Communicable Disease Report, July 2008

Table 1 shows reports of communicable diseases received through to the end of July 2008 in NSW by Area Health Service. To check the latest reports for a particular disease, scroll down the table to the disease of interest, and click on the column headed "NSW data".

Pertussis

NSW is seeing an increase in cases of pertussis (whooping cough) this year. In July there were 441 cases notified. The largest numbers of cases are occurring in Sydney West (126 cases notified in July) and on the North Coast (81 cases). A number of hospitalisations have occurred in pre-school aged children and infants.

Public Health Units are actively following up cases aged less than 20 years, in collaboration with their treating doctors, and offering assistance to GPs in following up others where there are contacts at risk of severe disease. Relevant information about the disease and its prevention are being provided to GPs, schools and child care centres.

Specific antibiotics are advised for those close contacts of cases, if those contacts are at risk of severe disease (infants under one year) or may transmit infection to those at risk, including contacts working in childcare settings or health care facilities (maternity, nursery), women in the last month of pregnancy, and members of households with incompletely vaccinated young children.
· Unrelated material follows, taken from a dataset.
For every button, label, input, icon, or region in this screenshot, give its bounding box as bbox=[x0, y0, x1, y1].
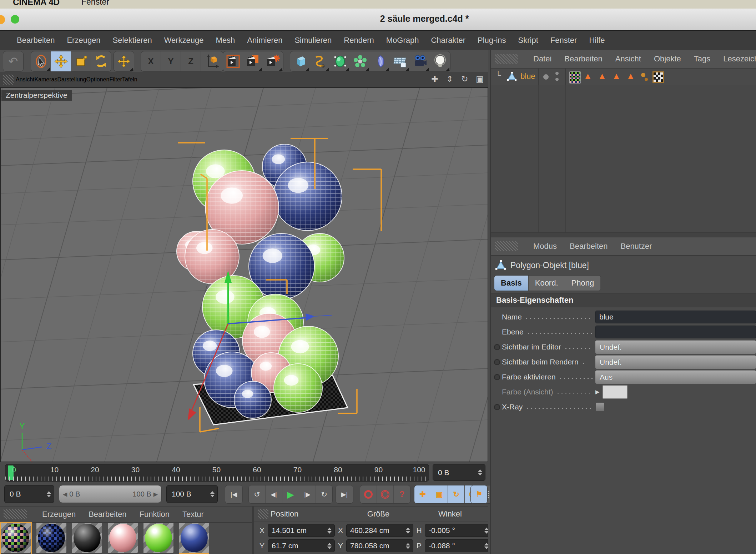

Children need to be routinely immunised at two, four and six months. Boosters containing pertussis vaccine are needed at four years of age and again at 15 years of age.

Enterics

In July 2008, NSW public health units investigated 67 outbreaks of gastroenteritis including 63 where person-to-person spread was implicated and four suspected to be food borne.
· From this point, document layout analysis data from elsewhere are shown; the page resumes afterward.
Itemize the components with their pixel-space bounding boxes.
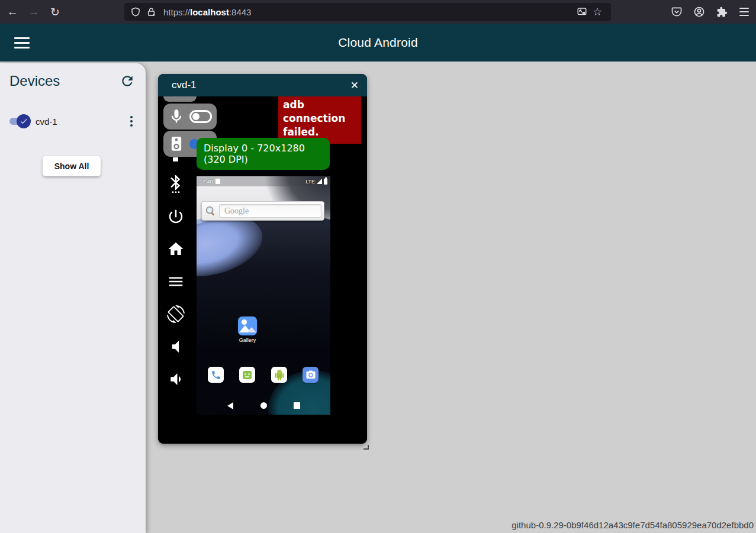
device-window-title: cvd-1: [172, 79, 350, 91]
rotate-screen-icon[interactable]: [167, 305, 185, 323]
android-recents-button[interactable]: [294, 402, 300, 409]
pocket-icon[interactable]: [670, 5, 684, 19]
google-search-widget[interactable]: Google: [201, 201, 324, 221]
gallery-app-label: Gallery: [238, 337, 257, 343]
sidebar-toggle-hamburger-icon[interactable]: [14, 35, 30, 50]
display-tooltip-line2: (320 DPI): [204, 154, 323, 165]
signal-icon: [317, 179, 322, 184]
android-home-button[interactable]: [260, 402, 267, 409]
show-all-button[interactable]: Show All: [43, 156, 101, 176]
url-text: https://localhost:8443: [163, 7, 251, 17]
speaker-icon: [168, 135, 185, 152]
account-icon[interactable]: [692, 5, 706, 19]
devices-sidebar: Devices cvd-1 Show All: [0, 63, 146, 533]
android-nav-bar: [197, 397, 330, 415]
gallery-icon: [238, 316, 257, 335]
menu-icon[interactable]: [167, 273, 185, 290]
battery-icon: [324, 179, 327, 185]
browser-reload-button[interactable]: ↻: [46, 3, 64, 21]
android-app-icon[interactable]: [271, 367, 287, 383]
search-label: Google: [224, 206, 249, 216]
lock-warning-icon[interactable]: [144, 5, 157, 18]
volume-mute-icon[interactable]: [167, 338, 185, 356]
messages-icon: [243, 371, 252, 379]
devices-panel-title: Devices: [9, 73, 60, 89]
refresh-devices-icon[interactable]: [120, 73, 135, 89]
device-options-kebab-icon[interactable]: [124, 114, 139, 128]
device-window-titlebar[interactable]: cvd-1 ✕: [158, 74, 367, 96]
volume-down-icon[interactable]: [167, 370, 185, 388]
device-window-body: adb connection failed. Display 0 - 720x1…: [158, 96, 367, 444]
status-notification-icon: [215, 179, 220, 184]
extensions-icon[interactable]: [715, 5, 729, 19]
gallery-app-icon[interactable]: Gallery: [238, 316, 257, 344]
control-box-fragment: [163, 96, 197, 102]
browser-toolbar: ← → ↻ https://localhost:8443 ☆: [0, 0, 756, 24]
microphone-icon: [168, 108, 185, 125]
device-list-item: cvd-1: [0, 109, 146, 133]
bluetooth-icon[interactable]: [167, 175, 185, 193]
bookmark-star-icon[interactable]: ☆: [591, 5, 604, 18]
phone-status-bar: 12:40 LTE: [197, 176, 330, 186]
url-scheme: https://: [163, 7, 190, 17]
close-device-window-icon[interactable]: ✕: [350, 79, 359, 92]
home-icon[interactable]: [167, 240, 185, 258]
check-icon: [17, 114, 31, 128]
screenshot-pip-icon[interactable]: [575, 5, 588, 18]
camera-app-icon[interactable]: [303, 367, 319, 383]
mic-toggle[interactable]: [189, 110, 212, 123]
device-window: cvd-1 ✕: [158, 74, 367, 444]
device-toggle[interactable]: [8, 117, 30, 126]
build-version-label: github-0.9.29-0b9f46d12a43c9fe7d54fa8059…: [511, 520, 754, 530]
tracking-shield-icon[interactable]: [129, 5, 142, 18]
adb-error-message: adb connection failed.: [278, 96, 361, 144]
magnifier-icon: [204, 205, 217, 218]
status-time: 12:40: [200, 179, 213, 185]
android-screen[interactable]: 12:40 LTE Google: [197, 176, 330, 415]
browser-menu-icon[interactable]: [737, 5, 751, 19]
power-icon[interactable]: [167, 208, 185, 225]
phone-app-icon[interactable]: [208, 367, 224, 383]
window-resize-handle[interactable]: [363, 445, 369, 450]
messages-app-icon[interactable]: [239, 367, 255, 383]
display-tooltip-line1: Display 0 - 720x1280: [204, 143, 323, 154]
android-back-button[interactable]: [227, 402, 233, 409]
browser-forward-button[interactable]: →: [25, 3, 43, 21]
control-fragment: [173, 157, 178, 161]
mic-control: [163, 104, 217, 130]
browser-back-button[interactable]: ←: [4, 3, 21, 21]
device-name-label[interactable]: cvd-1: [36, 117, 124, 127]
search-input[interactable]: Google: [219, 204, 321, 218]
address-bar[interactable]: https://localhost:8443 ☆: [124, 3, 611, 21]
display-info-tooltip: Display 0 - 720x1280 (320 DPI): [197, 138, 330, 170]
status-network-label: LTE: [305, 179, 315, 185]
app-header: Cloud Android: [0, 24, 756, 62]
page-title: Cloud Android: [0, 35, 756, 50]
url-host: localhost: [190, 7, 229, 17]
url-port: :8443: [229, 7, 252, 17]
The 63 suspected person-to-person outbreaks affected a total of 917 people. Forty-two occurred in aged care facilities and affected 625 people, sixteen occurred in hospitals and affected 246 people, four occurred in child care centres and affected 36 people, and one in a respite centre affecting 10 people.

Clinical specimens were submitted for testing from 37 of 63 suspected person-to-person gastroenteritis outbreaks. Rotavirus was confirmed in stool samples from one aged care facility outbreak, and norovirus was identified in seventeen outbreaks. The causative agent was not confirmed for the remaining outbreaks.
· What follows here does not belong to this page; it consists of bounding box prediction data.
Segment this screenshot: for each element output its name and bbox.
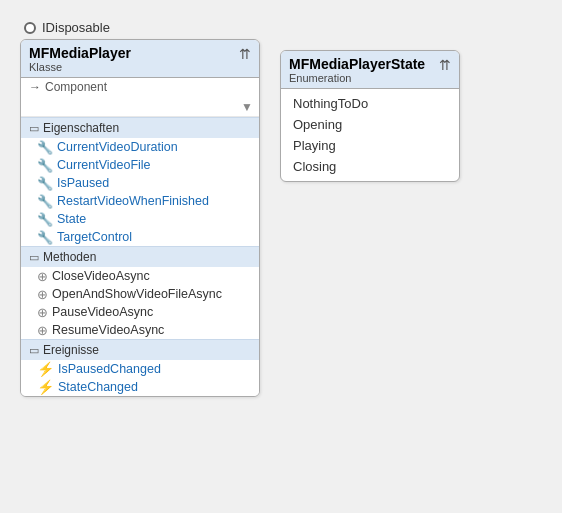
prop-icon-3: 🔧: [37, 177, 53, 190]
expand-icon[interactable]: ⇈: [239, 47, 251, 61]
enum-value-opening-label: Opening: [293, 117, 342, 132]
member-openandshowvideofileasync: ⊕ OpenAndShowVideoFileAsync: [21, 285, 259, 303]
member-ispausedchanged: ⚡ IsPausedChanged: [21, 360, 259, 378]
idisposable-circle-icon: [24, 22, 36, 34]
member-resumevideoasync: ⊕ ResumeVideoAsync: [21, 321, 259, 339]
enum-value-playing[interactable]: Playing: [281, 135, 459, 156]
member-name-1[interactable]: CurrentVideoDuration: [57, 140, 178, 154]
event-icon-1: ⚡: [37, 362, 54, 376]
prop-icon-4: 🔧: [37, 195, 53, 208]
enum-title: MFMediaPlayerState: [289, 56, 425, 72]
component-label: Component: [45, 80, 107, 94]
event-icon-2: ⚡: [37, 380, 54, 394]
section-ereignisse-label: Ereignisse: [43, 343, 99, 357]
method-icon-1: ⊕: [37, 270, 48, 283]
prop-icon-5: 🔧: [37, 213, 53, 226]
enum-value-nothingtodo[interactable]: NothingToDo: [281, 93, 459, 114]
member-restartvideowhenfinished: 🔧 RestartVideoWhenFinished: [21, 192, 259, 210]
member-state: 🔧 State: [21, 210, 259, 228]
event-name-1[interactable]: IsPausedChanged: [58, 362, 161, 376]
method-name-1[interactable]: CloseVideoAsync: [52, 269, 150, 283]
member-name-3[interactable]: IsPaused: [57, 176, 109, 190]
enum-header-info: MFMediaPlayerState Enumeration: [289, 56, 425, 84]
mfmediaplayer-box: MFMediaPlayer Klasse ⇈ → Component ▼ ▭ E…: [20, 39, 260, 397]
class-title: MFMediaPlayer: [29, 45, 131, 61]
idisposable-label: IDisposable: [42, 20, 110, 35]
enum-value-closing-label: Closing: [293, 159, 336, 174]
arrow-right-icon: →: [29, 80, 41, 94]
method-icon-3: ⊕: [37, 306, 48, 319]
class-header: MFMediaPlayer Klasse ⇈: [21, 40, 259, 78]
enum-subtitle: Enumeration: [289, 72, 425, 84]
member-currentvideofile: 🔧 CurrentVideoFile: [21, 156, 259, 174]
member-pausevideoasync: ⊕ PauseVideoAsync: [21, 303, 259, 321]
prop-icon-2: 🔧: [37, 159, 53, 172]
collapse-ereignisse-icon[interactable]: ▭: [29, 344, 39, 357]
collapse-methoden-icon[interactable]: ▭: [29, 251, 39, 264]
filter-icon[interactable]: ▼: [241, 100, 253, 114]
enum-header: MFMediaPlayerState Enumeration ⇈: [281, 51, 459, 89]
method-icon-2: ⊕: [37, 288, 48, 301]
right-panel: MFMediaPlayerState Enumeration ⇈ Nothing…: [280, 50, 460, 182]
member-name-2[interactable]: CurrentVideoFile: [57, 158, 151, 172]
section-methoden-label: Methoden: [43, 250, 96, 264]
class-header-info: MFMediaPlayer Klasse: [29, 45, 131, 73]
filter-row: ▼: [21, 98, 259, 117]
collapse-eigenschaften-icon[interactable]: ▭: [29, 122, 39, 135]
section-methoden: ▭ Methoden: [21, 246, 259, 267]
left-panel: IDisposable MFMediaPlayer Klasse ⇈ → Com…: [20, 20, 260, 397]
section-eigenschaften: ▭ Eigenschaften: [21, 117, 259, 138]
event-name-2[interactable]: StateChanged: [58, 380, 138, 394]
method-name-2[interactable]: OpenAndShowVideoFileAsync: [52, 287, 222, 301]
enum-value-playing-label: Playing: [293, 138, 336, 153]
idisposable-node: IDisposable: [20, 20, 110, 35]
member-name-5[interactable]: State: [57, 212, 86, 226]
prop-icon-6: 🔧: [37, 231, 53, 244]
component-row: → Component: [21, 78, 259, 98]
member-name-4[interactable]: RestartVideoWhenFinished: [57, 194, 209, 208]
enum-value-closing[interactable]: Closing: [281, 156, 459, 177]
enum-value-opening[interactable]: Opening: [281, 114, 459, 135]
section-ereignisse: ▭ Ereignisse: [21, 339, 259, 360]
section-eigenschaften-label: Eigenschaften: [43, 121, 119, 135]
prop-icon-1: 🔧: [37, 141, 53, 154]
enum-expand-icon[interactable]: ⇈: [439, 58, 451, 72]
enum-box: MFMediaPlayerState Enumeration ⇈ Nothing…: [280, 50, 460, 182]
member-targetcontrol: 🔧 TargetControl: [21, 228, 259, 246]
member-ispaused: 🔧 IsPaused: [21, 174, 259, 192]
enum-value-nothingtodo-label: NothingToDo: [293, 96, 368, 111]
member-currentvideoduration: 🔧 CurrentVideoDuration: [21, 138, 259, 156]
class-subtitle: Klasse: [29, 61, 131, 73]
member-name-6[interactable]: TargetControl: [57, 230, 132, 244]
member-closevideoasync: ⊕ CloseVideoAsync: [21, 267, 259, 285]
method-icon-4: ⊕: [37, 324, 48, 337]
member-statechanged: ⚡ StateChanged: [21, 378, 259, 396]
method-name-3[interactable]: PauseVideoAsync: [52, 305, 153, 319]
enum-values: NothingToDo Opening Playing Closing: [281, 89, 459, 181]
method-name-4[interactable]: ResumeVideoAsync: [52, 323, 164, 337]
Two of the foodborne gastroenteritis outbreaks affected 13 people in whom illness was associated with having eaten oysters. The NSW Food Authority have investigated the source oyster farm and detected norovirus in oysters; this lease was closed as a result.

Further investigation into a large outbreak of Clostridium perfringens affecting over half of the 130 residents in an aged care facility was conducted. The outbreak had two obvious peaks: the first in mid June and the second in late June. C. perfringens enterotoxin type A was detected in seven of ten stool specimens collected from cases during the period 14 June to 14 July. Residents on pureed diets were more likely to be ill than those who were not on a pureed diet. The NSW Food Authority inspected the food services at the facility on two occasions and found that food handling, personal hygiene and food temperature monitoring were in accordance with good hygiene practices. A number of food and environmental samples collected on 10 July were negative for C. perfringens. A full report of this investigation will be available in the near future.